Advanced List Operations
There are several operators that take a list as argument and return another list derived from it. This section deals with such operators. These operators form very powerful tools for performing a high-level computation. For examples of how to use and apply these operators in a realistic context, we strongly recommend to read the example section for
CindyScript.
Pairs and Triples
Building pairs pairs(<list>)
:
Description: This operator produces a list that contains all two-element sublists of a list.

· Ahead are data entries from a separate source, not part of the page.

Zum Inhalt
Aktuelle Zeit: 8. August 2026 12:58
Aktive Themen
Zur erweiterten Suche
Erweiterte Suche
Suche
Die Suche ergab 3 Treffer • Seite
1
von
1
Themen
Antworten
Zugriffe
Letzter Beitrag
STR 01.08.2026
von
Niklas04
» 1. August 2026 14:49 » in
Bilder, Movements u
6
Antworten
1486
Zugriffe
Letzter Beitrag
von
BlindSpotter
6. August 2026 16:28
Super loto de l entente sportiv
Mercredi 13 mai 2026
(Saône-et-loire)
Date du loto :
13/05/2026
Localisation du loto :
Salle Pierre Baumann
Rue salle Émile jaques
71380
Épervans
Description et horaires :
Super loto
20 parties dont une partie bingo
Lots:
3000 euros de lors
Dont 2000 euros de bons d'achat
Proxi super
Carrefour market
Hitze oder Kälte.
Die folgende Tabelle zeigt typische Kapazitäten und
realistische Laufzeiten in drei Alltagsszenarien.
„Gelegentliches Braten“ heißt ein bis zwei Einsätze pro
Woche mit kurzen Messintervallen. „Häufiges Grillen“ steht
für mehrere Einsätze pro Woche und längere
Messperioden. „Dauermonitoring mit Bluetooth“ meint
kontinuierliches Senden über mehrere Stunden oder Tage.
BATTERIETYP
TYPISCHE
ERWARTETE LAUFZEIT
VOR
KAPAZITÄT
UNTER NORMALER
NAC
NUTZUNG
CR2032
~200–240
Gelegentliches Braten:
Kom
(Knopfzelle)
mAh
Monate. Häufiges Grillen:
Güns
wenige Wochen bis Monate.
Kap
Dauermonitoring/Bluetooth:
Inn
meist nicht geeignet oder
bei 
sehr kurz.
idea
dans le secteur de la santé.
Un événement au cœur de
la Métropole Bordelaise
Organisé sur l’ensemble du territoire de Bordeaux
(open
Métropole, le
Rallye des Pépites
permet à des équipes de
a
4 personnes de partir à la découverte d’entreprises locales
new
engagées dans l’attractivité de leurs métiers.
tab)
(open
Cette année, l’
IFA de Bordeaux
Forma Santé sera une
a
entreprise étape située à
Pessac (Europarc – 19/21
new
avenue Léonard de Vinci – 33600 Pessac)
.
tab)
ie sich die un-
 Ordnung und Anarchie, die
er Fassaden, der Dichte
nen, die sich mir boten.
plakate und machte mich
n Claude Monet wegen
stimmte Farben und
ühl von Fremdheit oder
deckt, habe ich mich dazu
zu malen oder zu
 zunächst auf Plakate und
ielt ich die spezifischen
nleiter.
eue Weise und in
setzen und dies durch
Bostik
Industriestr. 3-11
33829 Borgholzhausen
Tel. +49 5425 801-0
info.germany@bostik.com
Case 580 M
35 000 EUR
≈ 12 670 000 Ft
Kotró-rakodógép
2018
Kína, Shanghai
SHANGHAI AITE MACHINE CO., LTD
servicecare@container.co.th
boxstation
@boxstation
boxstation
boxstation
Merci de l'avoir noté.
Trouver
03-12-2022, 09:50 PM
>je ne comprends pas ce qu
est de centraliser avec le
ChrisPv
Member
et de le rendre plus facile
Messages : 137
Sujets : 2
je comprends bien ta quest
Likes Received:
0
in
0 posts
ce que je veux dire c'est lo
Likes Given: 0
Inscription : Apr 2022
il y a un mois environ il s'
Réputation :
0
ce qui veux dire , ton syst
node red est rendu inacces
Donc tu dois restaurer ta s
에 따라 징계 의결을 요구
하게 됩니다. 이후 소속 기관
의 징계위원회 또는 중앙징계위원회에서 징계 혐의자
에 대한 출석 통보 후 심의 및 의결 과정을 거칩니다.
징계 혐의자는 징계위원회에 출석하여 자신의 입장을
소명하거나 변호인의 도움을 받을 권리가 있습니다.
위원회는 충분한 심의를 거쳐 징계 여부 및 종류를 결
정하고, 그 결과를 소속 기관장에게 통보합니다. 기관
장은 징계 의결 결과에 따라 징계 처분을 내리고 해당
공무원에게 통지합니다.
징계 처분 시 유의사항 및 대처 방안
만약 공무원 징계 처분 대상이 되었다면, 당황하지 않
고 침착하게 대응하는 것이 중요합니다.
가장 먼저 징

These are all pairs of elements of
<list>
. This operator is particularly useful for creating all segments determined a set of points.
Example:
expression: | evaluates to:
|
pairs([1, 2, 3, 4]) | [[1, 2], [1, 3], [1, 4], [2, 3], [2, 4], [3, 4]]
|
Creating a chain consecutive(<list>)
:
Description: This operator produces a list that contains all pairs of elements of consecutive elements of the argument
<list>
.
Example:
expression: | evaluates to:
|
consecutive([1, 2, 3, 4, 5]) | [[1, 2], [2, 3], [3, 4], [4, 5]]
|
Creating a cycle cycle(<list>)
:
Description: This operator produces a list that contains all pairs of consecutive elements of the argument
<list>
. Furthermore, the pair consisting of the last and the first elements is added.
Example:
expression: | evaluates to:
|
cycle([1, 2, 3, 4, 5]) | [[1, 2], [2, 3], [3, 4], [4, 5], [5, 1]]
|
Building triples triples(<list>)
:
Description: This operator produces a list that contains all three-element sublists of a list. These are all the triples of elements of
<list>
.
Example:
expression: | evaluates to:
|
triples([1, 2, 3, 4]) | [[1, 2, 3], [1, 2, 4], [1, 3, 4], [2, 3,4 ]]
|
Orders
The following operators change the order of the elements within a list.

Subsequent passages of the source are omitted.